* **Try it**
Only the pictures are to be omitted; everything else in the listing must be reproduced exactly.

* **Recorded information**

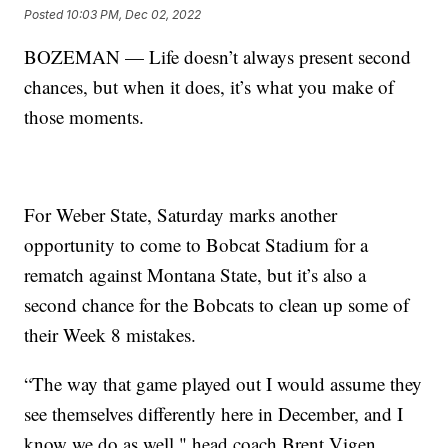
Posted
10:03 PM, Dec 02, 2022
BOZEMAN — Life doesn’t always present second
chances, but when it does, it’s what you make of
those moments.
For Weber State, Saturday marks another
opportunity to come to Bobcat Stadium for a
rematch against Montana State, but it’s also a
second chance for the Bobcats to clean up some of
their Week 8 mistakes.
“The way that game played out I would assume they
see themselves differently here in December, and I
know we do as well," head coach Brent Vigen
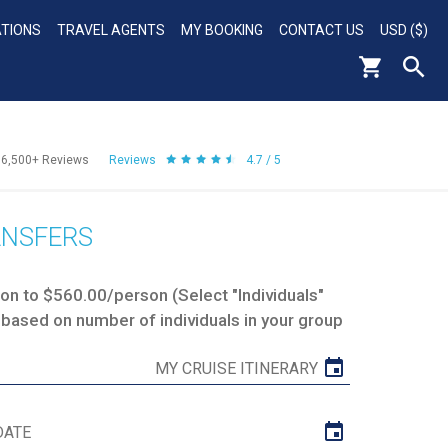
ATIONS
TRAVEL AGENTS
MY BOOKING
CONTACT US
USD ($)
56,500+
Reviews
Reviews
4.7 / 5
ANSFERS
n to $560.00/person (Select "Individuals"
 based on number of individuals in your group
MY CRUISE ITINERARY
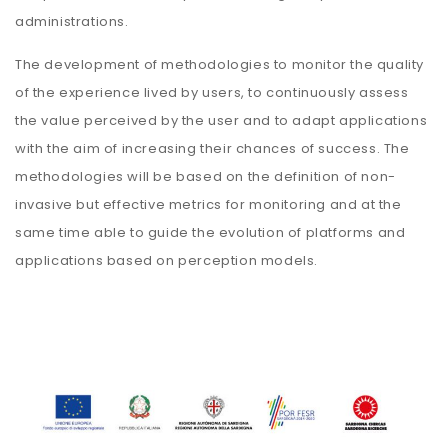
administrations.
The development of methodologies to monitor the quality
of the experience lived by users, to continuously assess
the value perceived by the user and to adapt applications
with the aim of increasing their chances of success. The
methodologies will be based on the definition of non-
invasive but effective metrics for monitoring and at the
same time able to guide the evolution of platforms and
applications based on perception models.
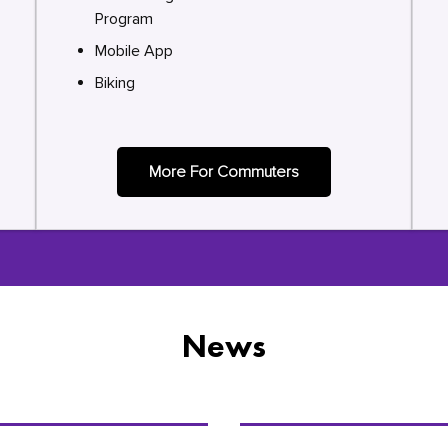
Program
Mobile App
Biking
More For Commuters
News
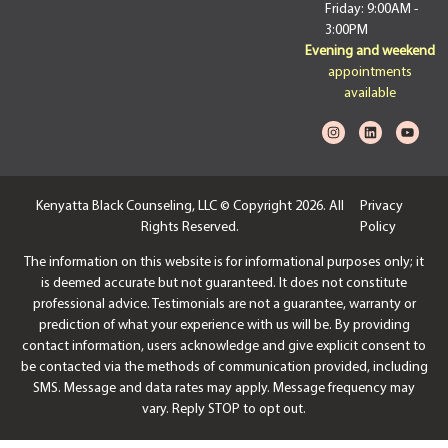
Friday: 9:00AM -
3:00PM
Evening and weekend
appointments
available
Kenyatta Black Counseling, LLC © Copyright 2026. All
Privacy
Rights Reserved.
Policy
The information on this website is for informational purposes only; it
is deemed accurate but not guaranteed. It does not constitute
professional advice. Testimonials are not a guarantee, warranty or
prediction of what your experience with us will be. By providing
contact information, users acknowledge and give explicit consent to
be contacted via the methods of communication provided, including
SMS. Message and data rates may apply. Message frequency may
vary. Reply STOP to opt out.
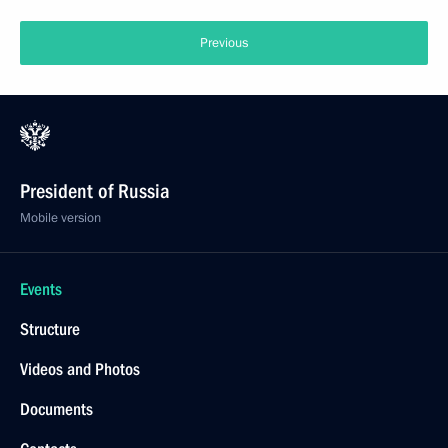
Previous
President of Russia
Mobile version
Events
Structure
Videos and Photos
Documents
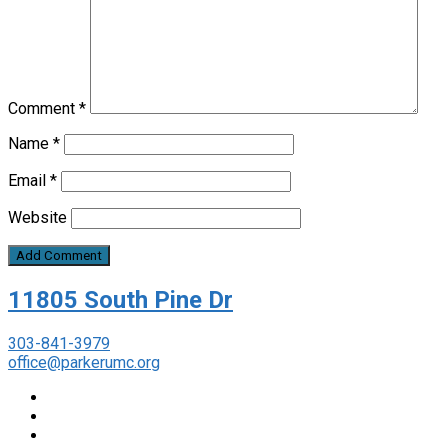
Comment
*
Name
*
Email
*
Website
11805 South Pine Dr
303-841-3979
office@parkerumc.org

* **Task response**
Posted
10:03 PM, Dec 02, 2022
BOZEMAN — Life doesn’t always present second
chances, but when it does, it’s what you make of
those moments.
For Weber State, Saturday marks another
opportunity to come to Bobcat Stadium for a
rematch against Montana State, but it’s also a
second chance for the Bobcats to clean up some of
their Week 8 mistakes.
“The way that game played out I would assume they
see themselves differently here in December, and I
know we do as well," head coach Brent Vigen
ATIONS
TRAVEL AGENTS
MY BOOKING
CONTACT US
USD ($)
56,500+
Reviews
Reviews
4.7 / 5
ANSFERS
n to $560.00/person (Select "Individuals"
 based on number of individuals in your group
MY CRUISE ITINERARY
administrations.
The development of methodologies to monitor the quality
of the experience lived by users, to continuously assess
the value perceived by the user and to adapt applications
with the aim of increasing their chances of success. The
methodologies will be based on the definition of non-
invasive but effective metrics for monitoring and at the
same time able to guide the evolution of platforms and
applications based on perception models.
Program
Mobile App
Biking
More For Commuters
News
Friday: 9:00AM -
3:00PM
Evening and weekend
appointments
available
Kenyatta Black Counseling, LLC © Copyright 2026. All
Privacy
Rights Reserved.
Policy
The information on this website is for informational purposes only; it
is deemed accurate but not guaranteed. It does not constitute
professional advice. Testimonials are not a guarantee, warranty or
prediction of what your experience with us will be. By providing
contact information, users acknowledge and give explicit consent to
be contacted via the methods of communication provided, including
SMS. Message and data rates may apply. Message frequency may
vary. Reply STOP to opt out.
Previous
President of Russia
Mobile version
Events
Structure
Videos and Photos
Documents
Comment
*
Name
*
Email
*
Website
11805 South Pine Dr
303-841-3979
office@parkerumc.org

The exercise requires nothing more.